I understand your point of view but I assure you that for the 99% of users there is no need to compile anything anymore.
But, for example, last week I really appreciated the fact that I am able to compile some sources when I came across this interesting thread on eab... ;)
 
Last edited:

Bryce

Active member
AmiBayer
Joined
Aug 21, 2012
Posts
2,586
Country
Germany
Region
Nordrhein Westfalen
I use SuSE 13.2 as does the wife too. I've never needed to compile anything on either machine. The install is faster and smoother than a windows installation, no searching for driver CDs etc. Adding new software requires a simple search and then ticking the package you want from the package manager.
I've used Linux since the mid 90's, back then it really was an experiment and a chore getting things to work. Printer setup was a nightmare and anything connected to a USB port took a degree in computer science to get working. However, those days a far in the past and modern Linux dists are a whole different world. If you are judging Linux from experiences you had back then, then you really should take a look at what it is today.

Bryce.
 
Last edited:

rootboy

Member
Joined
Apr 22, 2014
Posts
570
Country
United States
Region
Tennessee
The need to compile and also be very hands on with the OS is what will keep home users away from Linux. For those of us that enjoy tinkering it's what entices people to play around with it and have fun.

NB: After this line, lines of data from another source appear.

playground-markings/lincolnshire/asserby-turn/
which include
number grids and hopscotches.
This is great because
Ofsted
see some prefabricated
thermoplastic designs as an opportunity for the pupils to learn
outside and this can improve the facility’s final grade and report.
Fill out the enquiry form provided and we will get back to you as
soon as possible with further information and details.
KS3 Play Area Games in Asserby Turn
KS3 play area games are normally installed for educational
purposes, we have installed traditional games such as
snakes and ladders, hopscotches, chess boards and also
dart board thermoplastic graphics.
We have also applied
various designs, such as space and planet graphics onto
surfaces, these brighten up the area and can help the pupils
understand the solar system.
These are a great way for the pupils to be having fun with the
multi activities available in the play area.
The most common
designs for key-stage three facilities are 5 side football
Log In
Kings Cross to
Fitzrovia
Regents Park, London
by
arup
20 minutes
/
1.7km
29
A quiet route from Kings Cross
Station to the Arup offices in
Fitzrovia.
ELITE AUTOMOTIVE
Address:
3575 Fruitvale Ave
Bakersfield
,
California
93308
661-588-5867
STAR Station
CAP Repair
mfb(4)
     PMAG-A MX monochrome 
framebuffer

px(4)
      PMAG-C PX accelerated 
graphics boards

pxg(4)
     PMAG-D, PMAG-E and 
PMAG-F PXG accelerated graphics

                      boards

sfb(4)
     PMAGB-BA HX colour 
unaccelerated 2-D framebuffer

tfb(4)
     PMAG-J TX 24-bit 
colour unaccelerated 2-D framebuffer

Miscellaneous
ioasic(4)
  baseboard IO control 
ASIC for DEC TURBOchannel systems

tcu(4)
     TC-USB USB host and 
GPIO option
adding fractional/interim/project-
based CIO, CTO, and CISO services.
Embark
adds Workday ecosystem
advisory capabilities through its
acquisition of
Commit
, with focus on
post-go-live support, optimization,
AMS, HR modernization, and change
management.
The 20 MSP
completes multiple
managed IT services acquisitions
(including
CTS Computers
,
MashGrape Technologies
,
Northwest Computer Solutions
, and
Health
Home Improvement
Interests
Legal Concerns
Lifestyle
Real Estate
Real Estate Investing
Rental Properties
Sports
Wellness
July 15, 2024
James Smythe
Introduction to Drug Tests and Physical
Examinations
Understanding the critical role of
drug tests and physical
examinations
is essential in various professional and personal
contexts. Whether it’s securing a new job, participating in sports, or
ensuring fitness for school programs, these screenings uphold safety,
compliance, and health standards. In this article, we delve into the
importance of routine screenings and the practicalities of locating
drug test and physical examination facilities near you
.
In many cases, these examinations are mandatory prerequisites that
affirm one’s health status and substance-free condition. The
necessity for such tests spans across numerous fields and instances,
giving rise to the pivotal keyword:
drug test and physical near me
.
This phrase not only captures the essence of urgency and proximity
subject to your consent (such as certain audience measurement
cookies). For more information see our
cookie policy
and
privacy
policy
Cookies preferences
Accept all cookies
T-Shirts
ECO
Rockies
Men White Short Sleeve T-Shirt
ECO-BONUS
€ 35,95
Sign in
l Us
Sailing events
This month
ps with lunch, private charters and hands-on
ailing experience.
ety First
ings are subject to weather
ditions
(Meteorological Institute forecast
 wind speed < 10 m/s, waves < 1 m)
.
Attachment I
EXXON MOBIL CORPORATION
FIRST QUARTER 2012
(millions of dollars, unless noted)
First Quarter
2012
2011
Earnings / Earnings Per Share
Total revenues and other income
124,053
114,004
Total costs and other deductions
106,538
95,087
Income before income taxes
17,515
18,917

I understand your point of view but I assure you that for the 99% of users there is no need to compile anything anymore.
But, for example, last week I really appreciated the fact that I am able to compile some sources when I came across this interesting thread on eab... ;)

Agreed, I can't recall the last time that I compiled anything for Linux. But I stopped being adventurous with it years ago, and simply use it for my home OS these days.

By comparison, I finally moved up to a Dell I5 and after using the installation disk for the base installation, it was an additional 5 hours of installing drivers and such. In all fairness, I was downgrading from Win8 to Win7, but it still made for a long night.
 

TheBilgeRat

New member
AmiBayer
Joined
May 9, 2010
Posts
11
Country
United States
Region
Newberg, Oregon
Once the kernel was compiled it was all smooth sailing with apt. You could actually get a setup running in a normal LUG meeting. The poor Slackware people had to get there a couple hours early.